The IGT was inspired by these seemingly discrepant findings and aims to explain why perceptual grouping is sometimes a parallel process and why it requires serial processing in other situations. The theory relates neurophysiological mechanisms for perceptual grouping to preattentive and attentive psychological processes, addressing the time constraints and capacity limits that are observed in some but not all grouping tasks. As neuronal codes for grouping, we will consider, first, the roles of neurons that are selective for feature conjunctions and complex feature constellations (Ghose & Maunsell, 1999; Riesenhuber & Poggio, 1999a). These neurons compute what we call base groupings in parallel across the visual scene, and we will argue that this process maps onto preattentive vision (Fig. 3). Second, we will consider the propagation of an enhancement of neuronal firing rates (Roelfsema, 2006). This incremental grouping process has a limited capacity, is time consuming, and corresponds to the spread of object-based attention across the representation of a perceptual object. In the last part of the article, we will also touch upon the previously proposed role of neuronal synchrony in binding (e.g., Singer & Gray, 1995; Watt & Phillips, 2000), but we suggest that the experimental evidence does not strongly support the involvement of synchrony in perceptual grouping operations.

Fig. 3
figure 3

Hierarchical organization of the visual cortex. a Neurons in lower areas of the visual cortex such as the primary visual cortex (area V1) code simple features. Feedforward connections propagate this information to higher areas V2, V4, and IT. Neurons in these higher areas are tuned to more complex features and feature conjunctions.
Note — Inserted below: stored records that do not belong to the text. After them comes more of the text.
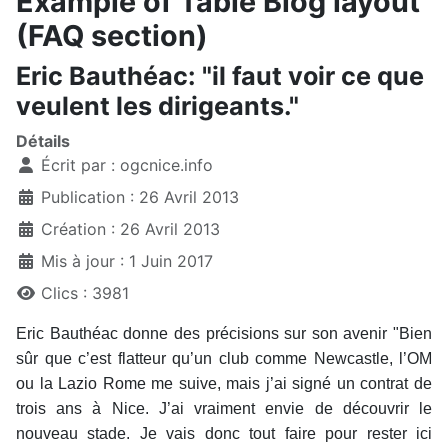
Example of Table Blog layout
(FAQ section)
Eric Bauthéac: "il faut voir ce que
veulent les dirigeants."
Détails
Écrit par :
ogcnice.info
Publication : 26 Avril 2013
Création : 26 Avril 2013
Mis à jour : 1 Juin 2017
Clics : 3981
Eric Bauthéac donne des précisions sur son avenir "Bien
sûr que c’est flatteur qu’un club comme Newcastle, l’OM
ou la Lazio Rome me suive, mais j’ai signé un contrat de
trois ans à Nice. J’ai vraiment envie de découvrir le
nouveau stade. Je vais donc tout faire pour rester ici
These feature conjunctions are called base groupings. b Recurrent processing involves feedback connections that propagate information from higher to lower areas and lateral connections that interconnect neurons in the same area. The recurrent connections propagate an enhancement of neuronal firing rates to label all the neurons that respond to features of the same object (highlighted contour elements on the right). This labeling process is called incremental grouping

In what follows, we will use the term grouping for the processes that delineate the features that belong to the same object, such as its color and shape, and also for the processes that identify the various image elements that belong to an object. Previous authors have used the term binding for the same processes. Because the IGT links levels of description, we will have to switch back and forth between neurophysiology and perceptual psychology. The IGT also proposes a number of computational principles that underlie the specificity of perceptual grouping, which could inspire more specific implementations as neural network models or in machine vision. However, in its present form, the theory is not sufficiently detailed to address the complex computational problem of finding the best way to parse a visual image given a set of local consistency constraints (for computational approaches, see, e.g., Barbu & Zhu, 2003; Borenstein & Ullman, 2008; Sharon, Galun, Sharon, Basri, & Brandt, 2006).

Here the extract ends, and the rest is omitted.